Financial Institutions Law Alert Scott A. Klundt

The Arizona Supreme Court filed an opinion on April 25, 2017, in which the Court invalidated a five percent late fee assessed against the unpaid principal balance when the loan matured, holding that it was an unenforceable penalty.

The promissory note at issue provided that the borrower would pay a five percent late fee on any late payment, including the final balloon payment. The borrower failed to pay the balloon payment on the maturity date. The lender then assigned the promissory note and the deed of trust to a third party (the "Noteholder"), which recorded a notice of trustee's sale.

Prior to the trustee's sale, the borrower requested a payoff statement. The Noteholder provided a payoff statement that included a late fee in the amount of $1.4 million, which represented five percent of the balloon payment that was due upon maturity. The borrower disputed the late fee and tendered payment of all amounts except for the late fee. When the Noteholder refused to release the deed of trust, the borrower sued for a declaratory judgment, asking the court to declare that the borrower was not obligated to pay the late fee.

The trial court granted summary judgment in favor of the Noteholder, finding that the late fee was enforceable as liquidated damages "because it reasonably forecasted the harm caused by the default and the harm was otherwise difficult to accurately estimate." The borrower appealed.

On January 28, 2016, the Arizona Court of Appeals reversed the trial court's judgment and held that imposing a five percent late charge on the balloon payment was unreasonable. The court reversed the entry of summary judgment in the Noteholder's favor and directed that the trial court enter summary judgment in the borrower's favor on its claim for declaratory relief. The court also granted the borrower's request for an award of the attorneys' fees the borrower had incurred in connection with the appeal. The Noteholder filed a Petition for Review, asking the Arizona Supreme Court to hear the case.

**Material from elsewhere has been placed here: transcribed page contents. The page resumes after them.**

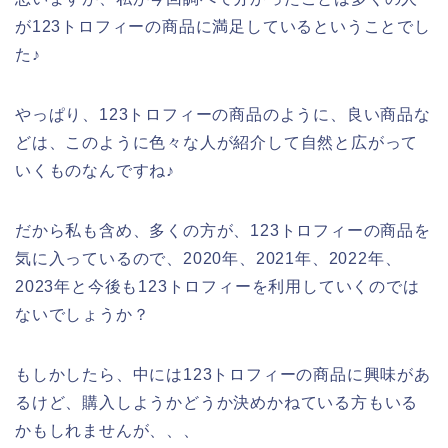
が123トロフィーの商品に満足しているということでし
た♪
やっぱり、123トロフィーの商品のように、良い商品な
どは、このように色々な人が紹介して自然と広がって
いくものなんですね♪
だから私も含め、多くの方が、123トロフィーの商品を
気に入っているので、2020年、2021年、2022年、
2023年と今後も123トロフィーを利用していくのでは
ないでしょうか？
もしかしたら、中には123トロフィーの商品に興味があ
るけど、購入しようかどうか決めかねている方もいる
かもしれませんが、、、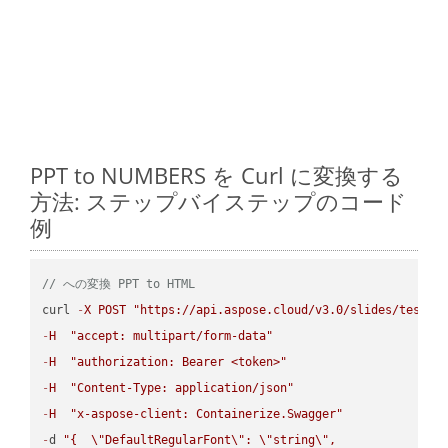
PPT to NUMBERS を Curl に変換する
方法: ステップバイステップのコード
例
// への変換 PPT to HTML
curl 
-
X
POST
"https://api.aspose.cloud/v3.0/slides/test-u
-
H
"accept: multipart/form-data"
-
H
"authorization: Bearer <token>"
-
H
"Content-Type: application/json"
-
H
"x-aspose-client: Containerize.Swagger"
-
d 
"{  
\"
DefaultRegularFont
\"
: 
\"
string
\"
,
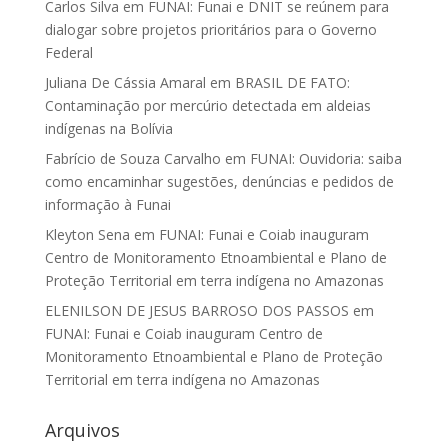
Carlos Silva
em
FUNAI: Funai e DNIT se reúnem para
dialogar sobre projetos prioritários para o Governo
Federal
Juliana De Cássia Amaral
em
BRASIL DE FATO:
Contaminação por mercúrio detectada em aldeias
indígenas na Bolívia
Fabrício de Souza Carvalho
em
FUNAI: Ouvidoria: saiba
como encaminhar sugestões, denúncias e pedidos de
informação à Funai
Kleyton Sena
em
FUNAI: Funai e Coiab inauguram
Centro de Monitoramento Etnoambiental e Plano de
Proteção Territorial em terra indígena no Amazonas
ELENILSON DE JESUS BARROSO DOS PASSOS
em
FUNAI: Funai e Coiab inauguram Centro de
Monitoramento Etnoambiental e Plano de Proteção
Territorial em terra indígena no Amazonas
Arquivos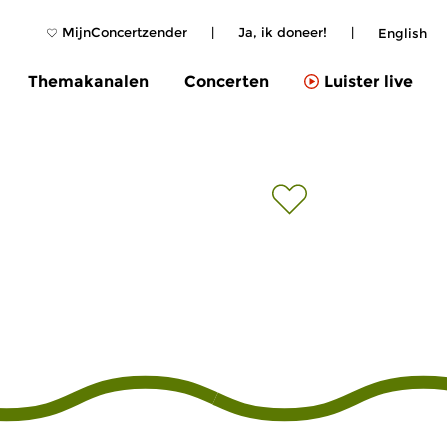
MijnConcertzender
|
Ja, ik doneer!
|
English
Themakanalen
Concerten
Luister live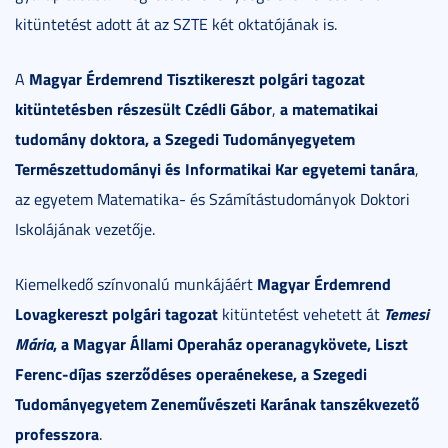
kitüntetést adott át az SZTE két oktatójának is.
Magyar Érdemrend Tisztikereszt polgári tagozat
A
kitüntetésben részesült
Czédli Gábor
a matematikai
,
tudomány doktora, a Szegedi Tudományegyetem
Természettudományi és Informatikai Kar egyetemi tanára
,
az egyetem Matematika- és Számítástudományok Doktori
Iskolájának vezetője.
Magyar Érdemrend
Kiemelkedő színvonalú munkájáért
Lovagkereszt polgári tagozat
Temesi
kitüntetést vehetett át
Mária
, a Magyar Állami Operaház operanagykövete, Liszt
Ferenc-díjas szerződéses operaénekese, a Szegedi
Tudományegyetem Zeneművészeti Karának tanszékvezető
professzora
.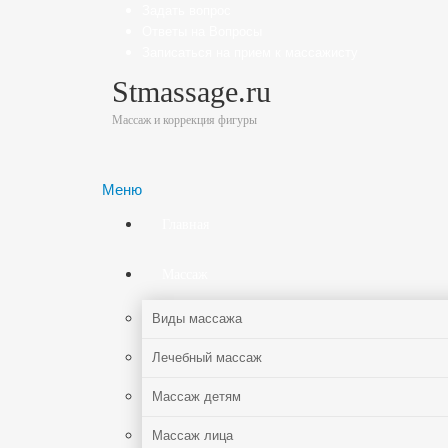
Задать вопрос
Ответы на Вопросы
Записаться на прием к массажисту
Stmassage.ru
Массаж и коррекция фигуры
Меню
Главная
Массаж
Виды массажа
Лечебный массаж
Массаж детям
Массаж лица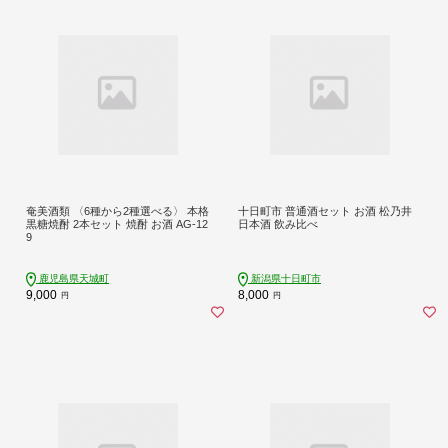
奄美酒類 〈6種から2種選べる〉 本格
十日町市 普通酒セット お酒 松乃井
黒糖焼酎 2本セット 焼酎 お酒 AG-12
日本酒 飲み比べ
9
鹿児島県天城町
新潟県十日町市
9,000
8,000
円
円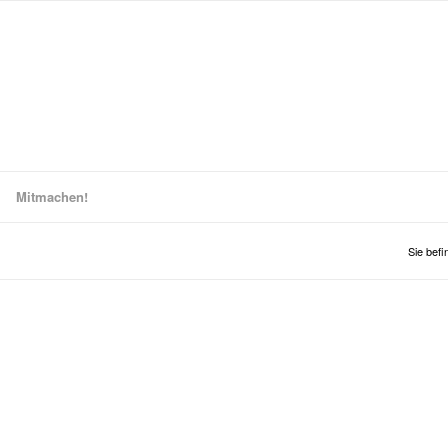
Mitmachen!
Sie befi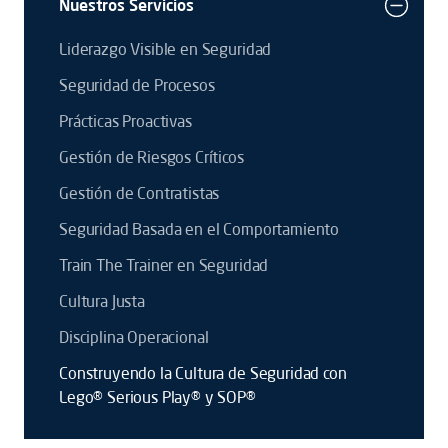
Nuestros Servicios
Liderazgo Visible en Seguridad
Seguridad de Procesos
Prácticas Proactivas
Gestión de Riesgos Críticos
Gestión de Contratistas
Seguridad Basada en el Comportamiento
Train The Trainer en Seguridad
Cultura Justa
Disciplina Operacional
Construyendo la Cultura de Seguridad con
Lego® Serious Play® y SOP®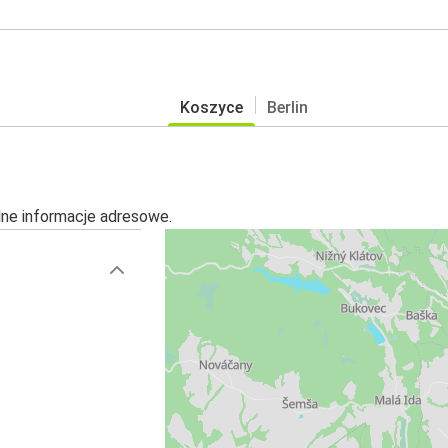
Koszyce
Berlin
alne informacje adresowe.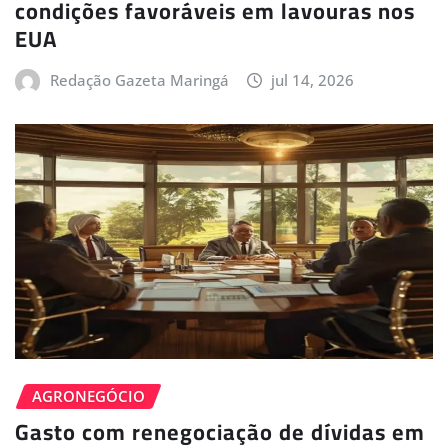
condições favoráveis em lavouras nos
EUA
Redação Gazeta Maringá
jul 14, 2026
AGRONEGÓCIO
Gasto com renegociação de dívidas em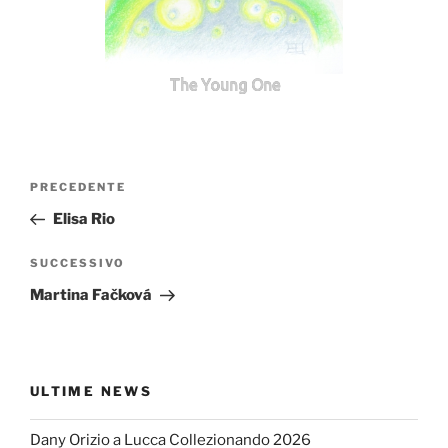
The Young One
Navigazione
Articolo
PRECEDENTE
articoli
precedente:
Elisa Rio
Articolo
SUCCESSIVO
successivo
Martina Fačková
ULTIME NEWS
Dany Orizio a Lucca Collezionando 2026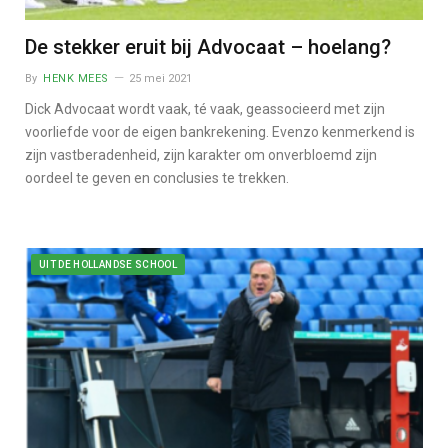
De stekker eruit bij Advocaat – hoelang?
By
HENK MEES
25 mei 2021
Dick Advocaat wordt vaak, té vaak, geassocieerd met zijn
voorliefde voor de eigen bankrekening. Evenzo kenmerkend is
zijn vastberadenheid, zijn karakter om onverbloemd zijn
oordeel te geven en conclusies te trekken.
UIT DE HOLLANDSE SCHOOL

In its Opinion, the Court recognized that "[p]arties to a contract can agree in advance to the amount of damages for any breach," but explained that parties "do not have free rein in setting liquidated damages." [¶¶8, 9.] In order to determine whether a liquidated damages provision, such as a late fee, would be enforceable, the Court adopted the test stated in Restatement (Second) of Contracts, §356(1), which provides that a liquidated damages provision is enforceable, "but only at an amount that is reasonable in light of the anticipated or actual loss caused by the breach and the difficulties of proof of loss." [¶12.] Applying this test, Court held that the late fee "did not reasonably forecast anticipated damages likely to result from an untimely balloon payment" and also "did not reasonably approximate" the actual loss suffered by the Noteholder. [¶¶20, 29, 32.] Significantly, the Court noted that the Noteholder was adequately compensated for its loss of use of the balloon payment as a result of the default interest rate that the borrower was required to pay. [¶31.]

Having decided that a five percent late fee on a balloon payment was unenforceable, the Court directed the trial court to enter summary judgment in favor of the borrower and also awarded the borrower its attorneys' fees incurred in connection with the appeal.

The Lesson: Arizona courts will evaluate the enforceability of a liquidated damages provision, including a provision imposing late fees, based on whether the amount being imposed reasonably approximates the actual loss suffered by the lender. A nominal late fee assessed against untimely monthly payments may be enforced, but a late fee assessed against a balloon payment due upon maturity likely will not be enforced, unless the lender can demonstrate that the amount of the late fee reasonably approximates the actual loss suffered by the lender.